Anderson (Plaintiff) worked at a skilled nursing facility located on the premises leased by Fox Hill Village Homeowners Corporation (Defendant). Plaintiff appealed from summary judgment for Defendant entered in her claim for damages for a slip and fall caused by the icy condition of the property under the control of the Defendant.
. In order to recover as a third-party beneficiary, the Plaintiff must show that the parties to the contract intended that the Plaintiff would receive the benefit of the promised performance.
The general rule is that landowners have no duty to remove a natural accumulation of snow or ice.

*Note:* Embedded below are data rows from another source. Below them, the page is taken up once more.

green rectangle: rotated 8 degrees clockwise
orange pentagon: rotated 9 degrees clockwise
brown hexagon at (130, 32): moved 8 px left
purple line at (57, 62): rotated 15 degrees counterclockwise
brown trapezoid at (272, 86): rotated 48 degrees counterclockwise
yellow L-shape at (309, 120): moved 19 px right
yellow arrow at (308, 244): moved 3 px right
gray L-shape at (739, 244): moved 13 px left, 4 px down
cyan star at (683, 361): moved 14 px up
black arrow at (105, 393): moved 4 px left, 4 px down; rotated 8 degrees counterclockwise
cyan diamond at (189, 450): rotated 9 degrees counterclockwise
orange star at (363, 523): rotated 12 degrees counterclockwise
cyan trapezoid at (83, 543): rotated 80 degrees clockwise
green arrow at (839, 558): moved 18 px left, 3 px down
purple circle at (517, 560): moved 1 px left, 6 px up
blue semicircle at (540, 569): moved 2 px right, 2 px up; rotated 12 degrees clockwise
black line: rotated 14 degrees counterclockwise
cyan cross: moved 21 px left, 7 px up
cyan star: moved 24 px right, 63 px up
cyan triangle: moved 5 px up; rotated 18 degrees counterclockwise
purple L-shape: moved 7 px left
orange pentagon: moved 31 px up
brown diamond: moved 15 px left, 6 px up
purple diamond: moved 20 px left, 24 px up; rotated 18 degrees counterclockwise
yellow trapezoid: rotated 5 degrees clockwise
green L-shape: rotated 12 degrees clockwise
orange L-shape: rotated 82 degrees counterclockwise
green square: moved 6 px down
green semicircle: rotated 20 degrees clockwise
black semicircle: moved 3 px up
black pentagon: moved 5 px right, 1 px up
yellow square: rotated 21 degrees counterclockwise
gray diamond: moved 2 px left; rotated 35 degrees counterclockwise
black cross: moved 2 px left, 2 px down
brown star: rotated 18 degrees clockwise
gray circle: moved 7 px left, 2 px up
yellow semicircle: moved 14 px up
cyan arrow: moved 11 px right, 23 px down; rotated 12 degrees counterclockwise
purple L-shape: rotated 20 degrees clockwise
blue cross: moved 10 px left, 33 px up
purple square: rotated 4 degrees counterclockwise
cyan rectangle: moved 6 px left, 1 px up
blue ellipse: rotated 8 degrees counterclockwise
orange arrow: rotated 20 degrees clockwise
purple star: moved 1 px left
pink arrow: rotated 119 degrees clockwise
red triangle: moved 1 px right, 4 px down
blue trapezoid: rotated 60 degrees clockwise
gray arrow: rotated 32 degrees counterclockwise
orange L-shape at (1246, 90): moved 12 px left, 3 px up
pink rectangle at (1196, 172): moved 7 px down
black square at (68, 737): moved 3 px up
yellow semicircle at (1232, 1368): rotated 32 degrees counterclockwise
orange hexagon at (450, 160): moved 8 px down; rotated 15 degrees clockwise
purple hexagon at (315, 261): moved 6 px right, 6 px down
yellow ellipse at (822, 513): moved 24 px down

The Defendant’s lease provided that they would “promptly remove snow and ice from all driveways and walkways.” However, Defendant had not removed the ice on the morning of the Plaintiff’s fall.
The trial court ruled that the Plaintiff was not an intended third-party beneficiary under the lease, and granted summary judgment to the Defendant.
· Was Plaintiff an intended third-party beneficiary?
· Could Plaintiff recover under in tort?
· The trial court correctly ruled that the Plaintiff was not a third-party beneficiary of the lease. Under the lease, Defendant assumed sole responsibility for operations and maintenance of a retirement complex. There was no indication that the obligations were imposed for the benefit of the employees of the nursing facility.
· Failure to perform a contractual duty is not a tort in the absence of a duty to act apart from the promise made. In Massachusetts, the law does not regard the natural accumulation of snow and ice as an actionable property defect.
. The Plaintiff could not recover for her slip and fall because she was not an intended third-party beneficiary of the lease, and there was no tort remedy because the law did not require landowners to remove accumulations of snow and ice.